Orange Workflows are made up of components also known as widgets that read, analyze, and visualize data. Orange widgets are data analysis workflow building elements that are assembled in Orange’s visual programming environment. Widgets are classified into classes based on their purpose. A typical workflow is a mixture of widgets for data input and filtering, visualization, and predictive data mining.

Now, let’s generate a workflow for the well-known IRIS dataset. You can either use one of Orange’s built-in datasets or import one of your own.

Step-1: Using widgets library, select File widget

Widget options in the left pane of the orange window

Now, after double-clicking the File, we need to select the dataset, here we have utilized the IRIS dataset.

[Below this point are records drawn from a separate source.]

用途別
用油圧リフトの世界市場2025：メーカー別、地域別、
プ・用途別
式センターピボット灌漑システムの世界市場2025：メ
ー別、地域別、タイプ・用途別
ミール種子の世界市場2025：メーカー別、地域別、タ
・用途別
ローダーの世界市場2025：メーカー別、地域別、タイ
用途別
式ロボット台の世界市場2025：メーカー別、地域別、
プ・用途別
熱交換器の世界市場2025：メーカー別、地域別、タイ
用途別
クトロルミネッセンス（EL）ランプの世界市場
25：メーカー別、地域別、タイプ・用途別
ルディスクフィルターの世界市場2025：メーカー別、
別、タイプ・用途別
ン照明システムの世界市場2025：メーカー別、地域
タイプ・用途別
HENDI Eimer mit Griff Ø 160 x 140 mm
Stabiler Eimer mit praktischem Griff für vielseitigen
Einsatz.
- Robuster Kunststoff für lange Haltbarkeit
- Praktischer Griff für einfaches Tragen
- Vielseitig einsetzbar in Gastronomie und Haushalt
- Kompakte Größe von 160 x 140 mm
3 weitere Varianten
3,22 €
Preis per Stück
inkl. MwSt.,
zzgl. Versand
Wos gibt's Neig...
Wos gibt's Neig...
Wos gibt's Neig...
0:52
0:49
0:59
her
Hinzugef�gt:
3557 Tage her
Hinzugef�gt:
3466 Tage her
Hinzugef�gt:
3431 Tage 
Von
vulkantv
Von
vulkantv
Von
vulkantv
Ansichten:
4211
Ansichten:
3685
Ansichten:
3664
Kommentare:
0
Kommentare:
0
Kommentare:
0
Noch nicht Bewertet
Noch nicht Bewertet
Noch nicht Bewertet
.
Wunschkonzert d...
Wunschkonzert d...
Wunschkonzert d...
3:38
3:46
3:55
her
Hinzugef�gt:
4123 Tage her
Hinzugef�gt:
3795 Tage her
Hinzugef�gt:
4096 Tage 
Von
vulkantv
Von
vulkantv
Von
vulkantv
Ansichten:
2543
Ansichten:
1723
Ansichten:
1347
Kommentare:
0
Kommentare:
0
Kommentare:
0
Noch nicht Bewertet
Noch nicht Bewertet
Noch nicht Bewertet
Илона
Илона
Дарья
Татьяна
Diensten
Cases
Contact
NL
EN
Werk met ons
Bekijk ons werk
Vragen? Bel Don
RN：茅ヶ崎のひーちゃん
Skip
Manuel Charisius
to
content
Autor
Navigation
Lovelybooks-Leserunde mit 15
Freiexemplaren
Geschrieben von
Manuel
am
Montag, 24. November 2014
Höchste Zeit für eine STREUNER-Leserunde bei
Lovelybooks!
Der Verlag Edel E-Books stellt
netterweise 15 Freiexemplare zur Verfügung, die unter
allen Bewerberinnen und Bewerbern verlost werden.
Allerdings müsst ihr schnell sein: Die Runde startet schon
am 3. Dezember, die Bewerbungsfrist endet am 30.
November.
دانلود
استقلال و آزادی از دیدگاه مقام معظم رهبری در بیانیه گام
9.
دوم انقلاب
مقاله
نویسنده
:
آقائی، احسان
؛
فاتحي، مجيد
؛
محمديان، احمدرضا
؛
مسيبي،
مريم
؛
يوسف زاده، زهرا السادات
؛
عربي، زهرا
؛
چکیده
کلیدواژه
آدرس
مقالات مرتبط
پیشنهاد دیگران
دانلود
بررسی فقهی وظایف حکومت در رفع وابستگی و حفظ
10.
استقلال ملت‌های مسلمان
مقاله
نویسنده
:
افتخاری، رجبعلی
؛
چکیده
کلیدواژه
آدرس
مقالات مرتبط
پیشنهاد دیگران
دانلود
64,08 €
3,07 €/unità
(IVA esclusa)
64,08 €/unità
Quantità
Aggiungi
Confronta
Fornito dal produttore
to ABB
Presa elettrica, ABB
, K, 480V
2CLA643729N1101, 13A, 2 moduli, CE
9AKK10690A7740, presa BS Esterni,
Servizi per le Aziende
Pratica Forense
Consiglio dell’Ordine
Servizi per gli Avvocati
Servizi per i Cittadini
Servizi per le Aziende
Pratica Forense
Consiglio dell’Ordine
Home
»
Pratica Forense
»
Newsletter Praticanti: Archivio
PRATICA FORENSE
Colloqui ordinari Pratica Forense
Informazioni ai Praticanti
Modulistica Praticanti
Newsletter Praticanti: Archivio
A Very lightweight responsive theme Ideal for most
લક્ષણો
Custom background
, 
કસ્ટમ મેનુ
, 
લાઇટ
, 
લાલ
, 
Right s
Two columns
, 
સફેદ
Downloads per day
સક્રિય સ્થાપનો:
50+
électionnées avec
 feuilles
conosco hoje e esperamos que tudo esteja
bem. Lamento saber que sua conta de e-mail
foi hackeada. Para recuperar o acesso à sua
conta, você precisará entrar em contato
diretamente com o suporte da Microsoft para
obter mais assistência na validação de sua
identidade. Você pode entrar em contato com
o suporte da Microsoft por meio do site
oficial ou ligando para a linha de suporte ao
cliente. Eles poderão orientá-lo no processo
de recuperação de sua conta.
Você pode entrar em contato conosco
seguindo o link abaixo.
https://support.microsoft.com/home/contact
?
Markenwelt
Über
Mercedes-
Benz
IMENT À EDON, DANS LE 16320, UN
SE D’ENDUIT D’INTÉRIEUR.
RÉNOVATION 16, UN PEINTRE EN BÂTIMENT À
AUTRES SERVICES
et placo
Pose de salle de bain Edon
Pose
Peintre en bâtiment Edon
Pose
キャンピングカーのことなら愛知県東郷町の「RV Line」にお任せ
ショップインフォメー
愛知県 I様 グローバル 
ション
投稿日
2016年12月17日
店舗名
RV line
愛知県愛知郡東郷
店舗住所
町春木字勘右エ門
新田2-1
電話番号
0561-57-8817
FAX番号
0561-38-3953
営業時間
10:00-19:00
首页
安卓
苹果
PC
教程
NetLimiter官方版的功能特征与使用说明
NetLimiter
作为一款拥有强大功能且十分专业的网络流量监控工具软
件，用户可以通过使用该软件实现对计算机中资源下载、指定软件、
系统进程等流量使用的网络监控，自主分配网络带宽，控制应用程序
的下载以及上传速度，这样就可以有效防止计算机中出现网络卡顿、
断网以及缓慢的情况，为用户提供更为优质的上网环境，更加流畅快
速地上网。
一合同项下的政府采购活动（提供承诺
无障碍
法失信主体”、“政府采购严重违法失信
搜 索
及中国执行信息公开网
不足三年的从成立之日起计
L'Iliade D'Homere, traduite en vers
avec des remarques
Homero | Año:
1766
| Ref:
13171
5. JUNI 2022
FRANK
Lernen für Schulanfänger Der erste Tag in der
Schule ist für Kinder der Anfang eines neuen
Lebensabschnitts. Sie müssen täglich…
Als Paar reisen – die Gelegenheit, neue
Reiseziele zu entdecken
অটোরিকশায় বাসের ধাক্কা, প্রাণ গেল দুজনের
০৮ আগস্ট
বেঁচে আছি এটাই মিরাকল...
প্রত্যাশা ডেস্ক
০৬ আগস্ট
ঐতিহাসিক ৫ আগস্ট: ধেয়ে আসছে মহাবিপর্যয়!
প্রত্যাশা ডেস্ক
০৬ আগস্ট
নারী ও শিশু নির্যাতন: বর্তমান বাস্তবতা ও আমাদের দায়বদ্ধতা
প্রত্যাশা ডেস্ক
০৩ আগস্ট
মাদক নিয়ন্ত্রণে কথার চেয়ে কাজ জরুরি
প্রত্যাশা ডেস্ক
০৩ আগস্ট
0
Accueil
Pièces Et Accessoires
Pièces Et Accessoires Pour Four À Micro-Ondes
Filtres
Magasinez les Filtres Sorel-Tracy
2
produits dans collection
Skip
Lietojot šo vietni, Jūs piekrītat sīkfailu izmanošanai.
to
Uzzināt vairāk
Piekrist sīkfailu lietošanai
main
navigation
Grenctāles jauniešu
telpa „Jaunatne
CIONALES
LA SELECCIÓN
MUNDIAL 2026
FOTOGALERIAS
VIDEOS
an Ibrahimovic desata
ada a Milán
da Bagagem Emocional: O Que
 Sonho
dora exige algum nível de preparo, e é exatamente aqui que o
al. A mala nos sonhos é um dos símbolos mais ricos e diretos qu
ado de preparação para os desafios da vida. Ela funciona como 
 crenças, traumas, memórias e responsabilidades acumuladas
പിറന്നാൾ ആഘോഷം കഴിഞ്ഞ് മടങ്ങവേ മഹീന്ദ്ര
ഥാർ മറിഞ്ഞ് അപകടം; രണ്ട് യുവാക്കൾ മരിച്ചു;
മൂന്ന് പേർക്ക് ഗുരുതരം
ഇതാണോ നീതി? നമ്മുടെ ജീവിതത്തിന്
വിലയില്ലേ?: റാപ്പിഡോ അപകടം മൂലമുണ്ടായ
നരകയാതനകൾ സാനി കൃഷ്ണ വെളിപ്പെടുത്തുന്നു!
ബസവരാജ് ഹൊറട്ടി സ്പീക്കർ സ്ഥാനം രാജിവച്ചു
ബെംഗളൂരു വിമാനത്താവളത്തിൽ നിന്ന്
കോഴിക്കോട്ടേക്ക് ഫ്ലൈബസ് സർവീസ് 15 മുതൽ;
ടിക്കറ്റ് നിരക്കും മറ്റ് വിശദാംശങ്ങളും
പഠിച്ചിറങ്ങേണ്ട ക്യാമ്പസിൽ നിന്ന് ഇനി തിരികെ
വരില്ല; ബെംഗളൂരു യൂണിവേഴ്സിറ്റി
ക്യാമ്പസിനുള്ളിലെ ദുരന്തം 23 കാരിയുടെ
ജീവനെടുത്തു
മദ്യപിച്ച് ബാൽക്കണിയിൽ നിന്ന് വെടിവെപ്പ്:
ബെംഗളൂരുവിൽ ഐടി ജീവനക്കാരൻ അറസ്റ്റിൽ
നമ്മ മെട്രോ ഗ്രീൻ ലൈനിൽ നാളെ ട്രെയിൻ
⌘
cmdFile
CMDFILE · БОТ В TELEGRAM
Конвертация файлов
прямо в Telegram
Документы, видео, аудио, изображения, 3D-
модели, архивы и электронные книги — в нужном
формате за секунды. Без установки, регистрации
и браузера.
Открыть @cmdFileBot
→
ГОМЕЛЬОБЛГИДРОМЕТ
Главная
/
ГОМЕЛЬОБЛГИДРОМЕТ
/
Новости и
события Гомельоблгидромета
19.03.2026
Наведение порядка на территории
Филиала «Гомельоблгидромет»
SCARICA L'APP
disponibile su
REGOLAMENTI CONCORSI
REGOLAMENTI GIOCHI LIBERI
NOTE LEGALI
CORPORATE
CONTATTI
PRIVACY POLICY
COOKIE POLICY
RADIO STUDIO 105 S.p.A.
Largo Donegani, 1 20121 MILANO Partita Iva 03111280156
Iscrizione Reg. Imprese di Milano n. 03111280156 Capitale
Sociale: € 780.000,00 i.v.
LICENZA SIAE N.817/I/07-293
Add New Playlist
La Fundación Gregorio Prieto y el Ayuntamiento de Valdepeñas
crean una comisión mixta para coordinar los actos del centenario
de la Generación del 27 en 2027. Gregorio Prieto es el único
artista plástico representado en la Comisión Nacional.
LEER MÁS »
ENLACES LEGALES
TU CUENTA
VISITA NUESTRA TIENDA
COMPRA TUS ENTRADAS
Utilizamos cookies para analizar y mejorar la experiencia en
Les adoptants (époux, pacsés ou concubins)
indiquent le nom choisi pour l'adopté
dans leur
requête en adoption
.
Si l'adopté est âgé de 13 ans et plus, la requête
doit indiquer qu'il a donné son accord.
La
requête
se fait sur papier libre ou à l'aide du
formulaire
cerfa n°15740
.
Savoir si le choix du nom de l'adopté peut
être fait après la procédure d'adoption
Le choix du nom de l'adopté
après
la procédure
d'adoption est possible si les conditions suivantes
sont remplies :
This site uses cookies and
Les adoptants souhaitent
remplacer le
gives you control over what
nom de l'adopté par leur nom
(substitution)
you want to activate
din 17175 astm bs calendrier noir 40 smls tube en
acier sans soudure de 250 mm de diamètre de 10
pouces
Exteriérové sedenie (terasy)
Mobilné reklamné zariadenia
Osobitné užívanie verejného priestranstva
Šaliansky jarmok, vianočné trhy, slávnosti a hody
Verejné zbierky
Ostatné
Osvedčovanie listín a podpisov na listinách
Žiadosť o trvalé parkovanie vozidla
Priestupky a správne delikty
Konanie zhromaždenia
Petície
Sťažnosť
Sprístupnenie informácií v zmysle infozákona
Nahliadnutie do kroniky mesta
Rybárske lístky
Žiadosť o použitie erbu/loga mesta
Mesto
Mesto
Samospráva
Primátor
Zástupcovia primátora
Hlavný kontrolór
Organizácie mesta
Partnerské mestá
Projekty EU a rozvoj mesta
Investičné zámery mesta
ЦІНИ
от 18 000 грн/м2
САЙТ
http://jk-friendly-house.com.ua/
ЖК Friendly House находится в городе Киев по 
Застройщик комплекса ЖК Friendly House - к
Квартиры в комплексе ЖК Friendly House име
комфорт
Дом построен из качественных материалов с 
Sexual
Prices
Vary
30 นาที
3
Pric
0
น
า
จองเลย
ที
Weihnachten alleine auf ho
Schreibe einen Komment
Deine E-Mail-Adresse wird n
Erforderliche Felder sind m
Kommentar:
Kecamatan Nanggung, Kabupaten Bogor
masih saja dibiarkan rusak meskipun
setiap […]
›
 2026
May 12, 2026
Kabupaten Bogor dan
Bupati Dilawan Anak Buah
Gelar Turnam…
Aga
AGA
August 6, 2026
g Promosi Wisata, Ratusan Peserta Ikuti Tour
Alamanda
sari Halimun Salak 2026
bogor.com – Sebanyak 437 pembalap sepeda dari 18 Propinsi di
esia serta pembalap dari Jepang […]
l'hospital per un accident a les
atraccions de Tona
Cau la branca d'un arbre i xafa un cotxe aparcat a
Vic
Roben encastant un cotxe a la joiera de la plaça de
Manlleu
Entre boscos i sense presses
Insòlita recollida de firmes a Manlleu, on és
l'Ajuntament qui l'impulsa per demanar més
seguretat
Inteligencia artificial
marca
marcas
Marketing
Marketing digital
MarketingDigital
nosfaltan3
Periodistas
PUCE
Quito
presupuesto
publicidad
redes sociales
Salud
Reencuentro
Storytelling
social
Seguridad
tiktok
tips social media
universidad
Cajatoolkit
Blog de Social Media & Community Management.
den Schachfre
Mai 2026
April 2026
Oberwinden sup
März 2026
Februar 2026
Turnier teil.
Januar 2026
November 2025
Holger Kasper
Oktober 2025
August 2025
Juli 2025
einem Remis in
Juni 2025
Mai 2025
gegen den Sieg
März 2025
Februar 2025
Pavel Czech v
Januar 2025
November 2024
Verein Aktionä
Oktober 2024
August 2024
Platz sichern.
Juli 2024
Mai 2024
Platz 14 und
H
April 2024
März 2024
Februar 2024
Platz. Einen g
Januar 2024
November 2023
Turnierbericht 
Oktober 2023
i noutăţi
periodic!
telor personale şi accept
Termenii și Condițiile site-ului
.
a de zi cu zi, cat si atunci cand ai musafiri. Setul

Step-2: After importing the dataset with the File widget, we create a flow between File-Data Info Widget by dragging a line from File widget to Data Info (Creates Channel). Simply drag and drop the widget into the canvas and make a link between two widgets.

The Data Info widget is used to gain information about the data that has been loaded. It also shows the dataset’s row count, column count, and targets and the dataset’s name, size, features, description, row count, column count, targets, and data characteristics.

Similarly, then we establish a flow between File-Data Info, File-Scatter Plot, File-Data Table, and File-Distributions. We can design a simple workflow in Orange in this manner.

We also use Select column or Select row widgets to filter out unnecessary rows and columns.

Select Column

As shown here, we can shift the features into the available variables category or into the Target Variable category as per requirement.

Scatter Plot Widget

It is used to plot scatter graphs between desire features. We also change X-axis and Y-axis values, we also directly get informative projections and also plot in color regions.

Data Table widget

Use the Data Table widget to view your data in tabular format.

Distributions Widget

To acquire a graphical representation of the dataset values, utilize the data Distribution widget. The distribution of different features from the dataset may be easily viewed here. The distribution based on petal width Split by Iris can be seen in the image below. Similarly, you can use different combinations between features and target variables to visualize your datasets.

How to load your data or external data from API in Orange?

To load tabular data from URL or local machine, we can use the File widget itself. In the below image, we can see there are two options, File and URL if we need to load data from the local machine, we have to choose a file, and on the right side of the file, there is a folder icon using it we can load from the local machine.

If you want to import a dataset available online, you need to add the URL of that dataset into the URL field to import the dataset. If you want to import a dataset that is already downloaded on your machine, then you just need to select the browse option, which is next to Reload option and select the appropriate dataset as per your requirement and then load it into your workflow. Another option is we can use the CSV File Import widget to import CSV files.